HSBC Saudi Arabia is the lead manager of the IPO that will run Nov. 30-Dec. 6 in tandem with JP Morgan Saudi Arabia and SNB Capital, as financial advisors.
MBC, which was launched in London in 1991, subsequently moved its headquarters to Dubai in 2002 at a time when for religion-related reasons Saudi Arabia had banned moviegoing, and entertainment in general was frowned upon by the country’s conservative leadership.
Then, in December 2017, Saudi lifted its cinema ban and has since made the media and creative industries an important pillar of its plan to diversify its economy.
Last year, MBC opened new headquarters in Riyadh, a move described by MBC Group chairman Waleed bin Ibrahim Al-Ibrahim during the gala opening as a return to “our homeland.”
The Saudi government currently owns a 60% stake in MBC while the rest is held by Al-Ibrahim, who founded the pan-Arab satcaster that has 13 free-to-air TV channels and operates leading premium streamer Shahid VIP.
MBC is now shifting the bulk of its production activities to Saudi where they have more than 80 film and TV titles in various stages of production.

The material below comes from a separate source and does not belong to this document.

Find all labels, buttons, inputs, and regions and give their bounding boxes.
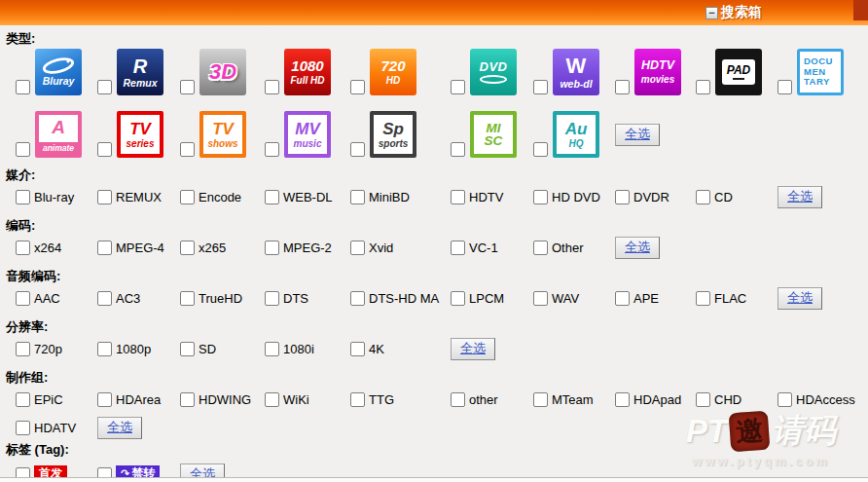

MBC Studios is among producers of Dubai-based Iraqi director Yasir Al-Yasiri’s fantasy “HWJN,” which opens Saudi Arabia’s Red Sea Film Festival running Nov. 30-Dec. 9 in Jeddah, on the Red Sea’s eastern shore.
High-end Saudi productions in various stages bankrolled by MBC include Hollywood-style tentpole “Desert Warrior,” featuring an all-star international cast led by “Captain America” star Anthony Mackie and directed by Rupert Wyatt (“Planet of the Apes”), and fantasy-adventure “Rise of the Witches,” the biggest TV series ever produced with a homegrown Saudi cast. Both were filmed in NEOM, a sprawling area along the kingdom’s Red Sea coast.